The index, known as S&P/FMDQ Nigeria Sovereign Bond Index, was formerly branded as S&P Nigeria Sovereign Bond Index, and tracks the performance of local currency denominated sovereign debt publicly issued by the federal government in the domestic market.
Both organisations had in 2017 announced the signing of a cooperation agreement to create and launch co-branded fixed income indices. According to FMDQ in a statement, the successful transition of the S&P/FMDQ Nigeria Sovereign Bond Index marked the activation of the inaugural co-branded index under the agreement.

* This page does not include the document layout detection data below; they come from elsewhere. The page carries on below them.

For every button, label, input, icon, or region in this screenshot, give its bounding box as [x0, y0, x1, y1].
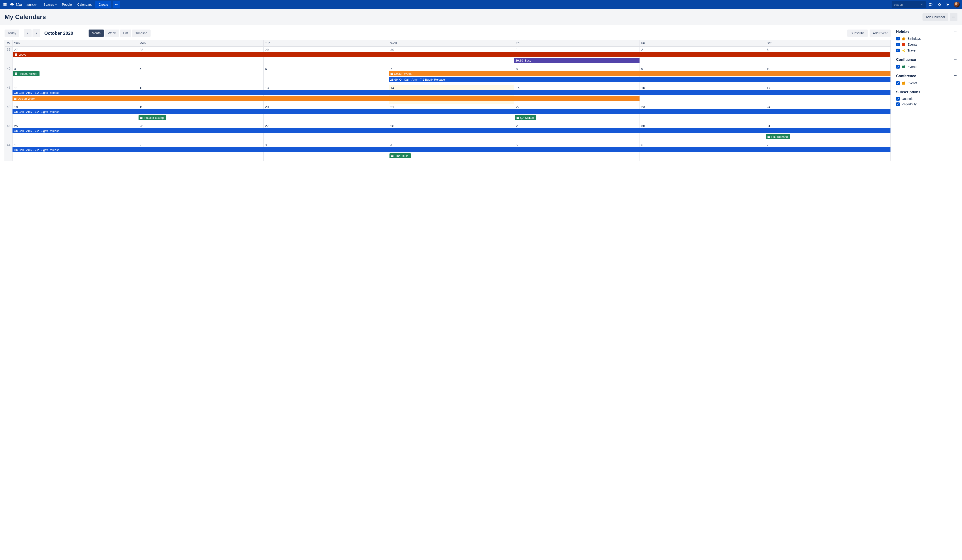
nav-spaces[interactable]: Spaces: [40, 0, 59, 9]
next-button[interactable]: [32, 29, 40, 37]
sidebar-item-birthdays[interactable]: Birthdays: [896, 36, 957, 42]
svg-rect-15: [15, 53, 16, 54]
sidebar-item-events[interactable]: Events: [896, 42, 957, 47]
sidebar-group-holiday: HolidayBirthdaysEventsTravel: [896, 29, 957, 53]
day-number: 7: [391, 67, 513, 71]
nav-people[interactable]: People: [59, 0, 75, 9]
svg-point-46: [956, 31, 956, 32]
hamburger-icon[interactable]: [2, 2, 8, 7]
event-on-call-amy-7-2-bugfix-release[interactable]: 21:00On Call - Amy - 7.2 Bugfix Release: [389, 77, 891, 82]
group-more-icon[interactable]: [954, 74, 957, 78]
day-number: 21: [391, 105, 513, 109]
add-calendar-button[interactable]: Add Calendar: [922, 13, 948, 21]
event-design-week[interactable]: Design Week: [13, 96, 639, 101]
day-header: Sat: [765, 40, 891, 46]
settings-icon[interactable]: [936, 1, 943, 8]
svg-point-47: [956, 31, 957, 32]
calendar-header-row: WSunMonTueWedThuFriSat: [5, 40, 891, 47]
confluence-logo[interactable]: Confluence: [10, 2, 37, 7]
sidebar-item-events[interactable]: Events: [896, 80, 957, 86]
svg-rect-34: [517, 117, 519, 118]
checkbox[interactable]: [896, 37, 900, 40]
global-search[interactable]: [892, 1, 926, 8]
day-cell[interactable]: 6: [263, 66, 389, 85]
event-on-call-amy-7-2-bugfix-release[interactable]: On Call - Amy - 7.2 Bugfix Release: [13, 109, 891, 114]
prev-button[interactable]: [24, 29, 32, 37]
create-button[interactable]: Create: [95, 1, 111, 8]
event-project-kickoff[interactable]: Project Kickoff: [13, 71, 40, 76]
checkbox[interactable]: [896, 81, 900, 85]
subscribe-button[interactable]: Subscribe: [847, 29, 868, 37]
day-number: 8: [516, 67, 638, 71]
event-leave[interactable]: Leave: [13, 52, 890, 57]
user-avatar[interactable]: [954, 2, 960, 8]
week-number: 42: [5, 104, 13, 123]
event-busy[interactable]: 20:30Busy: [514, 58, 639, 63]
group-more-icon[interactable]: [954, 29, 957, 34]
nav-calendars[interactable]: Calendars: [74, 0, 94, 9]
svg-rect-66: [903, 82, 903, 82]
checkbox[interactable]: [896, 65, 900, 69]
calendar-week-row: 4325262728293031On Call - Amy - 7.2 Bugf…: [5, 123, 891, 142]
event-on-call-amy-7-2-bugfix-release[interactable]: On Call - Amy - 7.2 Bugfix Release: [13, 90, 891, 95]
svg-rect-30: [140, 117, 143, 118]
sidebar-group-title: Confluence: [896, 58, 957, 62]
day-cell[interactable]: 5: [138, 66, 263, 85]
event-qa-kickoff[interactable]: QA Kickoff: [515, 115, 536, 120]
day-number: 5: [516, 143, 638, 147]
day-number: 23: [641, 105, 763, 109]
event-on-call-amy-7-2-bugfix-release[interactable]: On Call - Amy - 7.2 Bugfix Release: [13, 147, 891, 152]
svg-point-12: [954, 17, 955, 18]
day-number: 13: [265, 86, 387, 90]
day-header: Thu: [514, 40, 639, 46]
day-number: 28: [139, 48, 262, 52]
svg-rect-53: [904, 43, 904, 44]
day-number: 12: [139, 86, 262, 90]
sidebar-item-pagerduty[interactable]: PagerDuty: [896, 102, 957, 107]
sidebar-item-label: Events: [907, 81, 917, 85]
svg-rect-38: [767, 136, 770, 137]
event-lts-release[interactable]: LTS Release: [766, 134, 790, 139]
sidebar-group-conference: ConferenceEvents: [896, 74, 957, 86]
sidebar-item-label: Birthdays: [907, 37, 921, 40]
svg-point-63: [956, 76, 956, 76]
svg-rect-50: [904, 38, 904, 40]
view-tab-month[interactable]: Month: [89, 29, 104, 37]
view-tab-timeline[interactable]: Timeline: [132, 29, 150, 37]
sidebar-item-events[interactable]: Events: [896, 64, 957, 70]
group-more-icon[interactable]: [954, 58, 957, 62]
event-design-week[interactable]: Design Week: [389, 71, 891, 76]
notifications-icon[interactable]: [944, 1, 952, 8]
sidebar-group-title: Subscriptions: [896, 90, 957, 94]
calendar-week-row: 441234567On Call - Amy - 7.2 Bugfix Rele…: [5, 142, 891, 161]
view-tab-week[interactable]: Week: [105, 29, 119, 37]
sidebar-item-travel[interactable]: Travel: [896, 47, 957, 53]
event-installer-testing[interactable]: Installer testing: [139, 115, 166, 120]
today-button[interactable]: Today: [5, 29, 19, 37]
week-number: 43: [5, 123, 13, 142]
week-number: 44: [5, 142, 13, 161]
nav-more-button[interactable]: [113, 1, 120, 8]
page-more-button[interactable]: [950, 13, 957, 21]
add-event-button[interactable]: Add Event: [870, 29, 891, 37]
checkbox[interactable]: [896, 48, 900, 52]
page-header: My Calendars Add Calendar: [0, 9, 962, 25]
svg-rect-58: [902, 66, 905, 68]
event-final-build[interactable]: Final Build: [389, 153, 411, 158]
view-tab-list[interactable]: List: [120, 29, 131, 37]
day-number: 4: [14, 67, 137, 71]
checkbox[interactable]: [896, 97, 900, 101]
day-number: 29: [265, 48, 387, 52]
event-on-call-amy-7-2-bugfix-release[interactable]: On Call - Amy - 7.2 Bugfix Release: [13, 128, 891, 133]
checkbox[interactable]: [896, 102, 900, 106]
cal-icon: [902, 81, 906, 85]
day-number: 6: [265, 67, 387, 71]
checkbox[interactable]: [896, 43, 900, 46]
plane-icon: [902, 48, 906, 52]
svg-point-57: [956, 59, 957, 60]
svg-line-7: [923, 5, 923, 6]
svg-point-10: [952, 17, 953, 18]
search-input[interactable]: [893, 3, 919, 6]
help-icon[interactable]: [927, 1, 934, 8]
sidebar-item-outlook[interactable]: Outlook: [896, 96, 957, 102]
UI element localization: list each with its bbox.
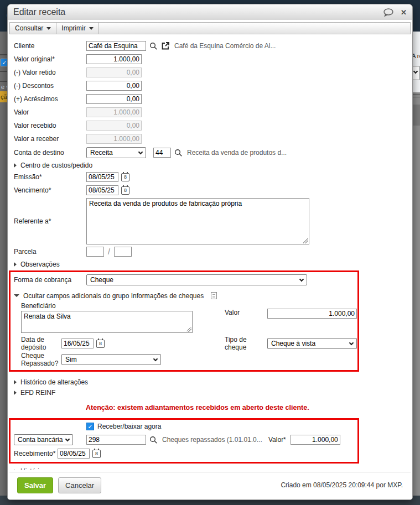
- data-deposito-input[interactable]: [61, 339, 94, 348]
- created-info-text: Criado em 08/05/2025 20:09:44 por MXP.: [281, 481, 403, 489]
- chevron-down-icon: [349, 340, 354, 345]
- parcela-label: Parcela: [14, 248, 86, 256]
- dialog-titlebar: Editar receita ✕: [8, 4, 412, 20]
- expander-historico-alteracoes[interactable]: Histórico de alterações: [14, 377, 406, 387]
- checked-checkbox[interactable]: ✓: [86, 423, 94, 430]
- expander-historico[interactable]: Histórico: [14, 466, 406, 470]
- emissao-label: Emissão*: [14, 173, 86, 181]
- warning-text: Atenção: existem adiantamentos recebidos…: [86, 404, 406, 412]
- conta-destino-helper-text: Receita da venda de produtos d...: [187, 149, 287, 157]
- emissao-input[interactable]: [86, 172, 118, 182]
- search-icon[interactable]: [149, 42, 158, 50]
- calendar-icon[interactable]: 8: [121, 186, 129, 195]
- valor-input: [86, 107, 142, 117]
- conta-destino-select-value: Receita: [90, 149, 113, 157]
- expander-ocultar-cheques[interactable]: Ocultar campos adicionais do grupo Infor…: [14, 290, 354, 301]
- expander-efd-reinf[interactable]: EFD REINF: [14, 387, 406, 398]
- save-button[interactable]: Salvar: [17, 477, 53, 493]
- chevron-down-icon: [138, 149, 143, 154]
- cheque-repassado-select[interactable]: Sim: [61, 354, 161, 365]
- expander-historico-alteracoes-label: Histórico de alterações: [20, 378, 88, 386]
- conta-destino-select[interactable]: Receita: [86, 147, 146, 158]
- expander-observacoes-label: Observações: [20, 261, 60, 268]
- cheque-columns: Beneficiário Renata da Silva Valor: [21, 302, 354, 333]
- cancel-button[interactable]: Cancelar: [58, 477, 101, 493]
- referente-text: Receita da venda de produtos de fabricaç…: [89, 200, 242, 207]
- valor-recebido-input: [86, 121, 142, 131]
- consultar-menu-button[interactable]: Consultar: [10, 23, 56, 34]
- cheque-columns-2: Data de depósito 8 Tipo de cheque Cheque…: [21, 335, 354, 352]
- conta-destino-label: Conta de destino: [14, 149, 86, 157]
- collapsed-triangle-icon: [14, 262, 17, 267]
- expander-centro-custos[interactable]: Centro de custos/pedido: [14, 160, 406, 170]
- collapsed-triangle-icon: [14, 380, 17, 384]
- cheque-valor-label: Valor: [225, 309, 267, 316]
- open-external-icon[interactable]: [161, 41, 170, 50]
- calendar-icon[interactable]: 8: [96, 340, 105, 348]
- parcela-number-input[interactable]: [86, 247, 104, 257]
- beneficiario-block: Beneficiário Renata da Silva: [21, 302, 205, 333]
- receber-valor-input[interactable]: [291, 435, 340, 445]
- vencimento-label: Vencimento*: [14, 186, 86, 194]
- field-row-referente: Referente a* Receita da venda de produto…: [14, 198, 406, 244]
- valor-original-input[interactable]: [86, 54, 142, 64]
- notes-icon[interactable]: [211, 292, 217, 299]
- calendar-icon[interactable]: 8: [92, 450, 101, 458]
- close-icon[interactable]: ✕: [401, 8, 407, 17]
- referente-label: Referente a*: [14, 217, 86, 225]
- recebimento-label: Recebimento*: [14, 450, 58, 457]
- recebimento-row: Recebimento* 8: [14, 447, 354, 460]
- acrescimos-input[interactable]: [86, 94, 142, 104]
- cheque-repassado-select-value: Sim: [65, 356, 77, 363]
- search-icon[interactable]: [149, 436, 158, 444]
- expander-ocultar-cheques-label: Ocultar campos adicionais do grupo Infor…: [23, 292, 204, 300]
- imprimir-menu-button[interactable]: Imprimir: [56, 23, 98, 34]
- parcela-total-input[interactable]: [114, 247, 132, 257]
- descontos-label: (-) Descontos: [14, 82, 86, 90]
- conta-bancaria-code-input[interactable]: [86, 435, 146, 445]
- cliente-input[interactable]: [86, 41, 146, 51]
- imprimir-label: Imprimir: [61, 24, 85, 32]
- beneficiario-label: Beneficiário: [21, 302, 205, 310]
- search-icon[interactable]: [174, 149, 183, 157]
- dialog-form: Cliente Café da Esquina Comércio de Al..…: [8, 34, 412, 470]
- expander-observacoes[interactable]: Observações: [14, 259, 406, 269]
- comment-bubble-icon[interactable]: [383, 8, 394, 17]
- expander-centro-custos-label: Centro de custos/pedido: [20, 162, 92, 169]
- valor-retido-label: (-) Valor retido: [14, 69, 86, 76]
- cheque-valor-block: Valor: [225, 302, 357, 333]
- chevron-down-icon: [153, 356, 158, 361]
- dropdown-caret-icon: [46, 27, 51, 30]
- conta-destino-code-input[interactable]: [153, 148, 171, 158]
- valor-label: Valor: [14, 108, 86, 116]
- chevron-down-icon: [413, 69, 418, 74]
- calendar-icon[interactable]: 8: [121, 173, 129, 181]
- receber-agora-label: Receber/baixar agora: [97, 423, 161, 430]
- resize-handle-icon[interactable]: [303, 238, 308, 243]
- cliente-helper-text: Café da Esquina Comércio de Al...: [174, 42, 276, 50]
- tipo-cheque-select[interactable]: Cheque à vista: [267, 338, 357, 349]
- tipo-cheque-label: Tipo de cheque: [225, 336, 267, 351]
- parcela-separator: /: [108, 247, 110, 256]
- field-row-valor-recebido: Valor recebido: [14, 119, 406, 132]
- descontos-input[interactable]: [86, 81, 142, 91]
- vencimento-input[interactable]: [86, 185, 118, 195]
- field-row-valor: Valor: [14, 106, 406, 119]
- valor-a-receber-label: Valor a receber: [14, 135, 86, 143]
- valor-original-label: Valor original*: [14, 55, 86, 63]
- cheque-valor-input[interactable]: [267, 309, 357, 319]
- conta-bancaria-select[interactable]: Conta bancária: [14, 434, 73, 445]
- forma-cobranca-select[interactable]: Cheque: [86, 274, 307, 285]
- field-row-cliente: Cliente Café da Esquina Comércio de Al..…: [14, 39, 406, 53]
- forma-cobranca-label: Forma de cobrança: [14, 276, 86, 284]
- referente-textarea[interactable]: Receita da venda de produtos de fabricaç…: [86, 198, 309, 244]
- field-row-forma-cobranca: Forma de cobrança Cheque: [14, 273, 354, 287]
- forma-cobranca-select-value: Cheque: [90, 276, 113, 284]
- field-row-valor-a-receber: Valor a receber: [14, 132, 406, 145]
- resize-handle-icon[interactable]: [186, 327, 191, 332]
- tipo-cheque-row: Tipo de cheque Cheque à vista: [225, 335, 357, 352]
- dialog-toolbar: Consultar Imprimir: [9, 22, 411, 34]
- recebimento-input[interactable]: [58, 449, 90, 459]
- beneficiario-textarea[interactable]: Renata da Silva: [21, 311, 193, 333]
- tipo-cheque-select-value: Cheque à vista: [271, 340, 315, 347]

It stated that a range of other S&P/FMDQ Fixed Income indices would be developed under the agreement. Alex Matturri, CEO of S&P Dow Jones Indices said: “We are pleased to collaborate with FMDQ to create benchmarks for Nigeria’s domestic fixed income markets. This is S&P Dow Jones Indices’ first ever agreement with an Africa-based securities exchange to offer fixed income indices.
“The successful transition of the S&P/FMDQ Nigeria Sovereign Bond Index marks the beginning of our joint efforts to establish a more transparent environment for market participants to gain insights into the Nigerian capital market” According to Mr. Bola Onadele. Koko, Managing Director/CEO, FMDQ OTC Securities Exchange, “FMDQ, as part of its “GOLD” (Global Competitiveness, Operational Excellence, Liquid & Diverse) agenda for the Nigerian financial market, is committed to developing and increasing the market accessibility for all stakeholders including the investors.
“We are delighted to collaborate with S&P Dow Jones Indices to further deepen the markets through these index-based solutions and measures. As we see more domestic and global demand, for diverse and innovative investment products, the S&P/FMDQ index family will critically serve to raise the global exposure of the Nigeria fixed income assets and represent an opportunity to increase trading flows to the Nigerian financial market.”